RECORDS FOR THIS EXERCISE:
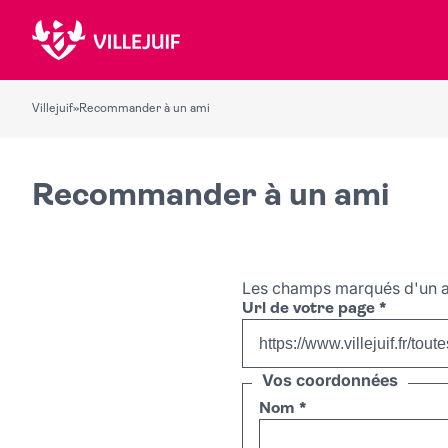
Villejuif
»
Recommander à un ami
Recommander à un ami
Les champs marqués d'un a
Url de votre page
*
Vos coordonnées
Nom
*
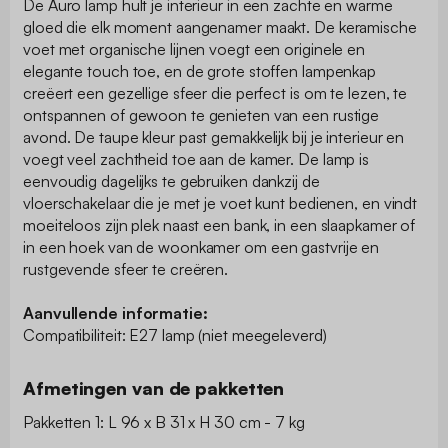
De Auro lamp hult je interieur in een zachte en warme
gloed die elk moment aangenamer maakt. De keramische
voet met organische lijnen voegt een originele en
elegante touch toe, en de grote stoffen lampenkap
creëert een gezellige sfeer die perfect is om te lezen, te
ontspannen of gewoon te genieten van een rustige
avond. De taupe kleur past gemakkelijk bij je interieur en
voegt veel zachtheid toe aan de kamer. De lamp is
eenvoudig dagelijks te gebruiken dankzij de
vloerschakelaar die je met je voet kunt bedienen, en vindt
moeiteloos zijn plek naast een bank, in een slaapkamer of
in een hoek van de woonkamer om een gastvrije en
rustgevende sfeer te creëren.
Aanvullende informatie:
Compatibiliteit: E27 lamp (niet meegeleverd)
Afmetingen van de pakketten
Pakketten 1: L 96 x B 31 x H 30 cm - 7 kg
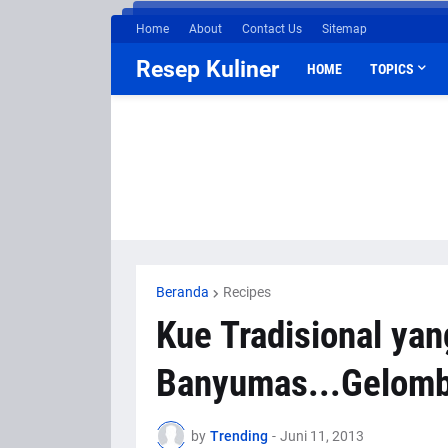
Home
About
Contact Us
Sitemap
Resep Kuliner
HOME
TOPICS
Beranda
Recipes
Kue Tradisional yan
Banyumas...Gelom
by
Trending
-
Juni 11, 2013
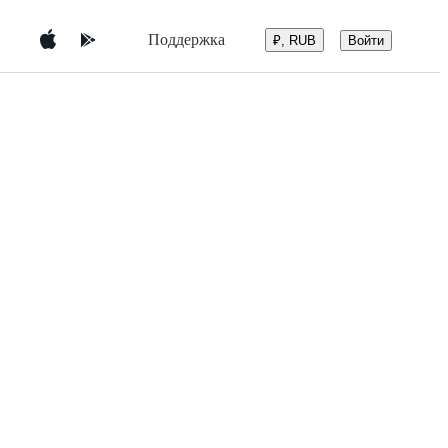
Поддержка
Войти
₽, RUB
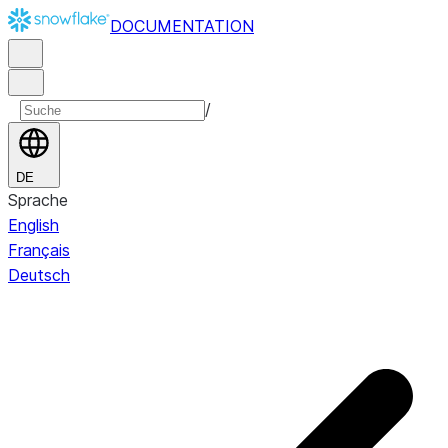
DOCUMENTATION
/
DE
Sprache
English
Français
Deutsch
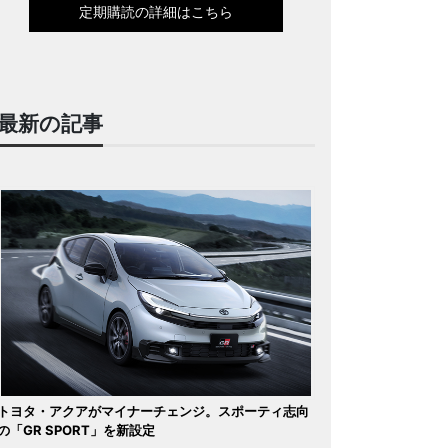
定期購読の詳細はこちら
最新の記事
トヨタ・アクアがマイナーチェンジ。スポーティ志向
の「GR SPORT」を新設定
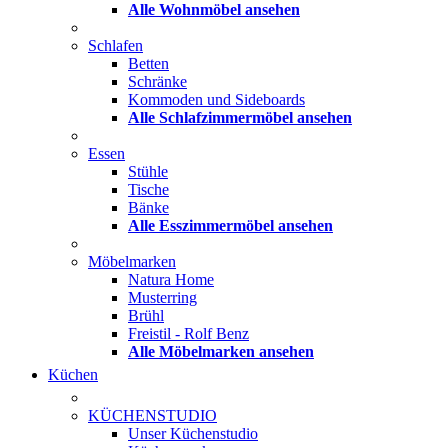
Alle Wohnmöbel ansehen
Schlafen
Betten
Schränke
Kommoden und Sideboards
Alle Schlafzimmermöbel ansehen
Essen
Stühle
Tische
Bänke
Alle Esszimmermöbel ansehen
Möbelmarken
Natura Home
Musterring
Brühl
Freistil - Rolf Benz
Alle Möbelmarken ansehen
Küchen
KÜCHENSTUDIO
Unser Küchenstudio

WHAT THIS TASK INVOLVES: From the listing, reproduce every line where the word "interieur" is present.

RESPONSE:
De Auro lamp hult je interieur in een zachte en warme
avond. De taupe kleur past gemakkelijk bij je interieur en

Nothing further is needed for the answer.